» **WORK REQUEST**
Up to and including the line that contains "ar någon gång", reproduce every line exactly, beginning with the first line below.

» **DATA**
<<<<

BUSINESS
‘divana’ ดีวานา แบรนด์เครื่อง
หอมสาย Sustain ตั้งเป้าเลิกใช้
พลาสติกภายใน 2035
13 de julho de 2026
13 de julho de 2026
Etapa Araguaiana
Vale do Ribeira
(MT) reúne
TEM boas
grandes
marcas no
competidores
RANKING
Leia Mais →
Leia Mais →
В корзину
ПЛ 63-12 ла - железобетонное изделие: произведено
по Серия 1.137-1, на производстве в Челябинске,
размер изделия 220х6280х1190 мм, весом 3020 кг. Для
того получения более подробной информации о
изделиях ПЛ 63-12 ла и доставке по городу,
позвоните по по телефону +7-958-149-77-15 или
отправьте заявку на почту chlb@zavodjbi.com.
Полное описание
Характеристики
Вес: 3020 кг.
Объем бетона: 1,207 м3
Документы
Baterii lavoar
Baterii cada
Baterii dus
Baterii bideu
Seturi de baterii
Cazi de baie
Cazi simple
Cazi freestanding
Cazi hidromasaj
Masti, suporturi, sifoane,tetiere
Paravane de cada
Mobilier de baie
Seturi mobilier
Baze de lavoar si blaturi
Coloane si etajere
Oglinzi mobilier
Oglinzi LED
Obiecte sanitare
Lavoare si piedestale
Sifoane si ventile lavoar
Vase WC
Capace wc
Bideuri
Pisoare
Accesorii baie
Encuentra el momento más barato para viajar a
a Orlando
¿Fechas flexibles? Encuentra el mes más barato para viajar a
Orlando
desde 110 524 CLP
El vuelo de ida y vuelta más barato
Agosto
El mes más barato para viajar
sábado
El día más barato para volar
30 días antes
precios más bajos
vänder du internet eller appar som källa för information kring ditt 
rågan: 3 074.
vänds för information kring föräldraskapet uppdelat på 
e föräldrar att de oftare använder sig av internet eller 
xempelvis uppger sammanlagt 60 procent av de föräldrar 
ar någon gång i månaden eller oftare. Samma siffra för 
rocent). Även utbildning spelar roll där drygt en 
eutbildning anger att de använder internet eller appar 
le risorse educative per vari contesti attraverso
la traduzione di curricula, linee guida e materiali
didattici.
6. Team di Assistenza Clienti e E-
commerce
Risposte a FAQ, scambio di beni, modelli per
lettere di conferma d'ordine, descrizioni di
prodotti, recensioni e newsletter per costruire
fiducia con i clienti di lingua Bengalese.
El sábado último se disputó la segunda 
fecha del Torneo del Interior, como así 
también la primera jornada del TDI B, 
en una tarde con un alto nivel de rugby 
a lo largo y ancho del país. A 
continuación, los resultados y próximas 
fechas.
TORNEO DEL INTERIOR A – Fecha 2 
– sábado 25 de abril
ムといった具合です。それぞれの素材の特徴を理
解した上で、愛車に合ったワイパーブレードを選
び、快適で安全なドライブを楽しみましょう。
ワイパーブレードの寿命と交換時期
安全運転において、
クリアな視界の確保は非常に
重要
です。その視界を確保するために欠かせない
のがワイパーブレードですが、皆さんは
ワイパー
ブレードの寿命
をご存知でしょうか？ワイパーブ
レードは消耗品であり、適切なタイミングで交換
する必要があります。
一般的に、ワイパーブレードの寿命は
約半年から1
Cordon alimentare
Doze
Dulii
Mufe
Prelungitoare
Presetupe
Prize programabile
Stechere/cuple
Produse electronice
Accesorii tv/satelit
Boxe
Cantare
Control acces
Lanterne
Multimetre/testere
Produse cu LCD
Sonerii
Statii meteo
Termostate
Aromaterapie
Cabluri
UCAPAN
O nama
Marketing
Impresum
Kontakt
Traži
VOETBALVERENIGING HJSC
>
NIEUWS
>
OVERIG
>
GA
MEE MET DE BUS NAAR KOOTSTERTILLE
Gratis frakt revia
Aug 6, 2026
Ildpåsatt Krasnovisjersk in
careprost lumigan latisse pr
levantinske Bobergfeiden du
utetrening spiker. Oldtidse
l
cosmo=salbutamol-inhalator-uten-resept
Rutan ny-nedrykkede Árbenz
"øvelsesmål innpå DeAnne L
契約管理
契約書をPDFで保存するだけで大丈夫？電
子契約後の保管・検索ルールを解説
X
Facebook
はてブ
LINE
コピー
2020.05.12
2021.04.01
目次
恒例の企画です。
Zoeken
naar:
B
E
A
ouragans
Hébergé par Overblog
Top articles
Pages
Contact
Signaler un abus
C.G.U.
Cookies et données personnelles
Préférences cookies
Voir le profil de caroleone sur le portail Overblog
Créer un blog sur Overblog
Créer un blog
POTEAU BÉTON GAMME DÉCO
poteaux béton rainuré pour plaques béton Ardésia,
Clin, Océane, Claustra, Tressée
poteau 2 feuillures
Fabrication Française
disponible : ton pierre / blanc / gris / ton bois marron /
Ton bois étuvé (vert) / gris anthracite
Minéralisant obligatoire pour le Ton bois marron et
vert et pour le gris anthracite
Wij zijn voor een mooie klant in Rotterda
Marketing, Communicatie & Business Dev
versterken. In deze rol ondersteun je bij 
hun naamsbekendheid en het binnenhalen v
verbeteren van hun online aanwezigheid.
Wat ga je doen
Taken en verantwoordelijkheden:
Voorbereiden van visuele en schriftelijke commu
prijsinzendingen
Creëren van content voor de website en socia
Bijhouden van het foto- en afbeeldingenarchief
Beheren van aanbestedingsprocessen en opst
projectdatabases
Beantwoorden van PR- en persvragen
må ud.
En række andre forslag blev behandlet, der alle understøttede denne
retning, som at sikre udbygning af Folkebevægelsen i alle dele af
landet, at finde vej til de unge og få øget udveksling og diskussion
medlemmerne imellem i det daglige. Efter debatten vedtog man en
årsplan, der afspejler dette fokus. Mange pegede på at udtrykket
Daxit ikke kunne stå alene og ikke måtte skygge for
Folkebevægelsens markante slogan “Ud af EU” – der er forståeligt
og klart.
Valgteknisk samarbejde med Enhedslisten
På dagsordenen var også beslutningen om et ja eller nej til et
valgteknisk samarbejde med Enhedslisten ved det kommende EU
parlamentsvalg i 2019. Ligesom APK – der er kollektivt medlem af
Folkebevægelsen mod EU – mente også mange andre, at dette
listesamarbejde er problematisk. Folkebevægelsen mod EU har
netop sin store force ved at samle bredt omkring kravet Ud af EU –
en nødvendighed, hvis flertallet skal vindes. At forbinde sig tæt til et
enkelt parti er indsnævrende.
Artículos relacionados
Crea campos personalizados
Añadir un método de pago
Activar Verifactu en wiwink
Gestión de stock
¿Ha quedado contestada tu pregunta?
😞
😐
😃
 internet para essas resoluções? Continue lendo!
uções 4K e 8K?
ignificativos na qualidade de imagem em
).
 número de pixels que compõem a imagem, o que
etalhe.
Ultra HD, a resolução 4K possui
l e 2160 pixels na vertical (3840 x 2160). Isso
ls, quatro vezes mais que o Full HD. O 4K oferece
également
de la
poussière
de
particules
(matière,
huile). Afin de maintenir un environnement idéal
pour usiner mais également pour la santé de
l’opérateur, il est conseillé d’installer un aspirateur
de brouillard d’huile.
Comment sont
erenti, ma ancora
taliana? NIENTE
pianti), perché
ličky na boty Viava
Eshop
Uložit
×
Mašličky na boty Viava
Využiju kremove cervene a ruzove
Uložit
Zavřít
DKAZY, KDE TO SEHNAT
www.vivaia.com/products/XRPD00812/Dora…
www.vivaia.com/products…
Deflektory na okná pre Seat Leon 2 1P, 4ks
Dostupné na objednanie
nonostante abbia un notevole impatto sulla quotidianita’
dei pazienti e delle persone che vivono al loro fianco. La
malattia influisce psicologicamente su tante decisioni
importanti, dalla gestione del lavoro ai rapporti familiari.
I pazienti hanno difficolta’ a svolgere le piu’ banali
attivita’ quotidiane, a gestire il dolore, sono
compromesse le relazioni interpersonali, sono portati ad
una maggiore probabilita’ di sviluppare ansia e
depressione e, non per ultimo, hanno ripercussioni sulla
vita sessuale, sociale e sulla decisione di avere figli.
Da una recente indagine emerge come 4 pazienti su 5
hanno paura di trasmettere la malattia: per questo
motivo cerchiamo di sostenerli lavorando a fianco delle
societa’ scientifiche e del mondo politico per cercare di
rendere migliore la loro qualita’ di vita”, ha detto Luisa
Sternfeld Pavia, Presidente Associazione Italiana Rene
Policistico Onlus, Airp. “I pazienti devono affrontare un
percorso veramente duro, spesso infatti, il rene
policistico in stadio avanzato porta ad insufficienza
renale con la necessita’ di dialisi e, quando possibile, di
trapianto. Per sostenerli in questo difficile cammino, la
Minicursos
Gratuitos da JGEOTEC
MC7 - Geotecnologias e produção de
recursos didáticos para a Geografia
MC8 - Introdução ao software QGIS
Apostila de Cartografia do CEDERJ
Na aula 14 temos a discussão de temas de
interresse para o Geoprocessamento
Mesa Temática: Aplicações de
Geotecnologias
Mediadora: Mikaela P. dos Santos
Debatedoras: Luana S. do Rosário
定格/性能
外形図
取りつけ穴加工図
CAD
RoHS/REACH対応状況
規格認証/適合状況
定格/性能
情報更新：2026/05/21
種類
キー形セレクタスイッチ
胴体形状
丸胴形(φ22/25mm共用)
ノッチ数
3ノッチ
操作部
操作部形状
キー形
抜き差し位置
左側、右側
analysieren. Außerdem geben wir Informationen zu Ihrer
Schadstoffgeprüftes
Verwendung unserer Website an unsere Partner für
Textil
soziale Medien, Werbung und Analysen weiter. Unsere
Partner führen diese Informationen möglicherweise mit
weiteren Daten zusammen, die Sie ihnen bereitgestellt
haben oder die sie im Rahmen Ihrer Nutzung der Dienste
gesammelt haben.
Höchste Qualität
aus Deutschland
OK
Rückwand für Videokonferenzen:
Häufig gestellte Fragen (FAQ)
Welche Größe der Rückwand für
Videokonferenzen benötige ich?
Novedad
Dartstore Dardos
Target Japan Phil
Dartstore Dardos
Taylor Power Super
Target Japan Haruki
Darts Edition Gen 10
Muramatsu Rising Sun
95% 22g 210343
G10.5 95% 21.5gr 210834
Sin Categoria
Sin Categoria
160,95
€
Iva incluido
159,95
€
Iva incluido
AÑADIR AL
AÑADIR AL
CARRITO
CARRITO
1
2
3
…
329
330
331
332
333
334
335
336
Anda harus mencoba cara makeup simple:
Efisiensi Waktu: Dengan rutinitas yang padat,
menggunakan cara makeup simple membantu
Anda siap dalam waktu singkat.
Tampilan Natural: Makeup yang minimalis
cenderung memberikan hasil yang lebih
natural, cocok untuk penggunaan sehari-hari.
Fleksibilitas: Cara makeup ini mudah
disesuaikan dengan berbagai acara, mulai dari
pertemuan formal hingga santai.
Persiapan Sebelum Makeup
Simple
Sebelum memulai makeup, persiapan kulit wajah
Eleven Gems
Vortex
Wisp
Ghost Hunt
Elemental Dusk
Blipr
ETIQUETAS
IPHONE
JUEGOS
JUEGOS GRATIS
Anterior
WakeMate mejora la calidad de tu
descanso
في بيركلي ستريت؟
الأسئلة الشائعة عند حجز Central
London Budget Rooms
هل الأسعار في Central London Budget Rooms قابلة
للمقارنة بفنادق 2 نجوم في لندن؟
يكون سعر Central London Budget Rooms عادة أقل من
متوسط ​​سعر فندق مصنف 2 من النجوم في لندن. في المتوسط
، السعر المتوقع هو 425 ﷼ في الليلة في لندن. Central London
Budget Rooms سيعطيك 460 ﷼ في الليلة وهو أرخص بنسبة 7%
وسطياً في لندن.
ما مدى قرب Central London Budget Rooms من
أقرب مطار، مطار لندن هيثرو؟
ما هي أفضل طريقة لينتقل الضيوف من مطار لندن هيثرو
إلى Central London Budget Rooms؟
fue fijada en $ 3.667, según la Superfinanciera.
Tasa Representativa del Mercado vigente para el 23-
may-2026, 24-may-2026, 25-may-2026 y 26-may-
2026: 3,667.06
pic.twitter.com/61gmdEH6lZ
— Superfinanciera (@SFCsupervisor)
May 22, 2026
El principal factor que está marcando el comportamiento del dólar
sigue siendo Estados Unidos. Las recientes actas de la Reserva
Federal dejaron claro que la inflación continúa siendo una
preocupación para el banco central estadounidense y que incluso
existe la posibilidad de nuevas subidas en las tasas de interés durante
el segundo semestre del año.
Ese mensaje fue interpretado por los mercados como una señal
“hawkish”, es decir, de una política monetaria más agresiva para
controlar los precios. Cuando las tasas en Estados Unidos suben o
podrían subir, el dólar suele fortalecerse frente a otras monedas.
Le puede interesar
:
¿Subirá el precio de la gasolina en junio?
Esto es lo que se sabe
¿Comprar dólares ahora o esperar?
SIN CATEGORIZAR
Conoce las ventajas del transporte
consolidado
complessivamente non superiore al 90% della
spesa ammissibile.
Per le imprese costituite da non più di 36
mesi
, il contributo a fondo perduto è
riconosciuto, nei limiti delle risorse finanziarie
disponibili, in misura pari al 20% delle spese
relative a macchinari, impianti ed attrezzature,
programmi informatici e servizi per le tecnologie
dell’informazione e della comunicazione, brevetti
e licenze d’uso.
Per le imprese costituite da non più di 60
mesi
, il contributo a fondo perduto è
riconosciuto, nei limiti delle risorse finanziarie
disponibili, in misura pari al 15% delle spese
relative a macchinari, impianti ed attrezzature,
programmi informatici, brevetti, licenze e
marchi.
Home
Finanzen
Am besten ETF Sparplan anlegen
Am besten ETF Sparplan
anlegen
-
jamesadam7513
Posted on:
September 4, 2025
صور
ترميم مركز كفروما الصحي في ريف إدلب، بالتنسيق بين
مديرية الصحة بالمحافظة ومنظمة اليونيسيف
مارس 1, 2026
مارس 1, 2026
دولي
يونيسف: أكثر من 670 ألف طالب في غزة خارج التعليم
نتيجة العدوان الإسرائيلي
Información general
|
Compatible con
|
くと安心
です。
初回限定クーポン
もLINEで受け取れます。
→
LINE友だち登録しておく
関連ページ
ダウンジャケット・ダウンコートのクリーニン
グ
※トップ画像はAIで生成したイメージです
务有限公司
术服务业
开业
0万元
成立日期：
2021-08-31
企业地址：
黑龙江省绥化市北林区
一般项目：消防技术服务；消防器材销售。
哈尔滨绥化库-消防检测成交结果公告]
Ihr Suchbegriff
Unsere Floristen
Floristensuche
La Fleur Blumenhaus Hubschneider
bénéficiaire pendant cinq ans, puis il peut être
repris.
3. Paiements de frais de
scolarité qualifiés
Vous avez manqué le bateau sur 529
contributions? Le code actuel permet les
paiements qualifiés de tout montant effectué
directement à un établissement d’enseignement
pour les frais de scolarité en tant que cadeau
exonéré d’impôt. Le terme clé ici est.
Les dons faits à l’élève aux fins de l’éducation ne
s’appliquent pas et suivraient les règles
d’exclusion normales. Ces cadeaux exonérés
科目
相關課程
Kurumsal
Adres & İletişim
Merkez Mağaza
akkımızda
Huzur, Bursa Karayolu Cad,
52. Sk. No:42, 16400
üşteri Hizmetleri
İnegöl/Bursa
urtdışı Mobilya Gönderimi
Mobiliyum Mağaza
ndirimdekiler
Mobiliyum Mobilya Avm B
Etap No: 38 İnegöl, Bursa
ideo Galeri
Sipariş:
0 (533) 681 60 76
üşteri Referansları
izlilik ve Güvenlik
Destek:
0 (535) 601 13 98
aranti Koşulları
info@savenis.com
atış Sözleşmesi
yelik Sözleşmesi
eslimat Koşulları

>>>>

» **SOLUTION**
BUSINESS
‘divana’ ดีวานา แบรนด์เครื่อง
หอมสาย Sustain ตั้งเป้าเลิกใช้
พลาสติกภายใน 2035
13 de julho de 2026
13 de julho de 2026
Etapa Araguaiana
Vale do Ribeira
(MT) reúne
TEM boas
grandes
marcas no
competidores
RANKING
Leia Mais →
Leia Mais →
В корзину
ПЛ 63-12 ла - железобетонное изделие: произведено
по Серия 1.137-1, на производстве в Челябинске,
размер изделия 220х6280х1190 мм, весом 3020 кг. Для
того получения более подробной информации о
изделиях ПЛ 63-12 ла и доставке по городу,
позвоните по по телефону +7-958-149-77-15 или
отправьте заявку на почту chlb@zavodjbi.com.
Полное описание
Характеристики
Вес: 3020 кг.
Объем бетона: 1,207 м3
Документы
Baterii lavoar
Baterii cada
Baterii dus
Baterii bideu
Seturi de baterii
Cazi de baie
Cazi simple
Cazi freestanding
Cazi hidromasaj
Masti, suporturi, sifoane,tetiere
Paravane de cada
Mobilier de baie
Seturi mobilier
Baze de lavoar si blaturi
Coloane si etajere
Oglinzi mobilier
Oglinzi LED
Obiecte sanitare
Lavoare si piedestale
Sifoane si ventile lavoar
Vase WC
Capace wc
Bideuri
Pisoare
Accesorii baie
Encuentra el momento más barato para viajar a
a Orlando
¿Fechas flexibles? Encuentra el mes más barato para viajar a
Orlando
desde 110 524 CLP
El vuelo de ida y vuelta más barato
Agosto
El mes más barato para viajar
sábado
El día más barato para volar
30 días antes
precios más bajos
vänder du internet eller appar som källa för information kring ditt 
rågan: 3 074.
vänds för information kring föräldraskapet uppdelat på 
e föräldrar att de oftare använder sig av internet eller 
xempelvis uppger sammanlagt 60 procent av de föräldrar 
ar någon gång i månaden eller oftare. Samma siffra för 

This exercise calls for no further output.